Jones Bros is bucking the downturn in highways work by moving more resources into its renewables division with a target of achieving 50 per cent of its revenue from the sector within two years.

The civil engineering and specialist contractor has already won work to install around 270MW in wind farms such as Crystal Rig and is targeting renewable work as its highways work reduces.

Contracts director John Dielhof told Construction News the energy sector has advantages in the procurement process with less competition for work but more emphasis from clients on the contractor’s previous experience.

He said: “Private developers in the energy sector tend to have more flexibility in selecting a contractor.

“In the Highways [Agency] at PQQ stage they have to judge a company on what is in front of them - they are more tied to a rigid formality.

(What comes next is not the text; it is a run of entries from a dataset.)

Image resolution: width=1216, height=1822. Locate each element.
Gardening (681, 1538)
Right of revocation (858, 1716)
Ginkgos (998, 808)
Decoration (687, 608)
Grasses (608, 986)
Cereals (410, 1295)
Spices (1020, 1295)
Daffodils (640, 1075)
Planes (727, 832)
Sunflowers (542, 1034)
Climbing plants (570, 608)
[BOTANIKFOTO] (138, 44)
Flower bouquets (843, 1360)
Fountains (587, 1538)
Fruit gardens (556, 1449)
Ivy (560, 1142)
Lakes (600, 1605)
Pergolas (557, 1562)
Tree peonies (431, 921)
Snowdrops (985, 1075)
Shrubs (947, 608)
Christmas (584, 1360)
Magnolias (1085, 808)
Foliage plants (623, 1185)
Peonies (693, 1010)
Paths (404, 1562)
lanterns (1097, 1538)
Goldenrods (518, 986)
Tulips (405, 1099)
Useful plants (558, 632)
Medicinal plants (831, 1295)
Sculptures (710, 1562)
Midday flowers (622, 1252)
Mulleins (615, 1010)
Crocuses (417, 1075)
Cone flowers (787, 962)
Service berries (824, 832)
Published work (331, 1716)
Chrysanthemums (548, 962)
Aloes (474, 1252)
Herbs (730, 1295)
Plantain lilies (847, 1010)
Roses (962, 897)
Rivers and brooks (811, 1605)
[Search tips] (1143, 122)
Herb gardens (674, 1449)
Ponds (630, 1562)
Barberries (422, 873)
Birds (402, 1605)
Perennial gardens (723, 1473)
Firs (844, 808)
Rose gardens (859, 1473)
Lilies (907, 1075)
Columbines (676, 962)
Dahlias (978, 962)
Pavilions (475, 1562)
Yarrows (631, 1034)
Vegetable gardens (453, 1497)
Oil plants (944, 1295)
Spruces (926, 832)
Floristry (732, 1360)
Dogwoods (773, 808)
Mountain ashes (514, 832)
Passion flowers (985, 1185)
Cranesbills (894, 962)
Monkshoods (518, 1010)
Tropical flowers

The private sector can take note of your previous work as well and when you get a good record it helps for winning repeat business.”

The contractor, which was shortlisted for the Tomorrow’s Company award in the 2011 Construction News Awards, has traditionally specialised in four sectors: waste management; highways and infrastructure; coastal and marine protection and renewables.

Its work on wind farms focuses on plant and electrical works, while it has subcontracted building work on substations under previous projects. It announced last month that it has set up a new base in Inverness, its fourth new regional office in 18 months.

Among its biggest wins in the renewables sector to date was the £16.5 million infrastructure contract awarded in 2008 to build the Crystal Rig II wind farm in the Scottish Borders, completed in September 2010.

Mr Dielhof said the company needed to restructure the way its staff are organised as its major highways project the £35m Porthmadog bypass, being carried out in a joint venture with Balfour Beatty, draws to a close.

However contractors are gearing up for a flurry of contracts and tenders in the short-term due to the review of feed-in-tariffs in 2013, as developers look to secure energy prices under higher tariffs.

Mr Dielhof said: “My target for the next two years is to win £30m-£40m of work. Up until two or three years ago about a fifth or our work was in renewables but it will end up being 50 per cent of our workload in the next few years.”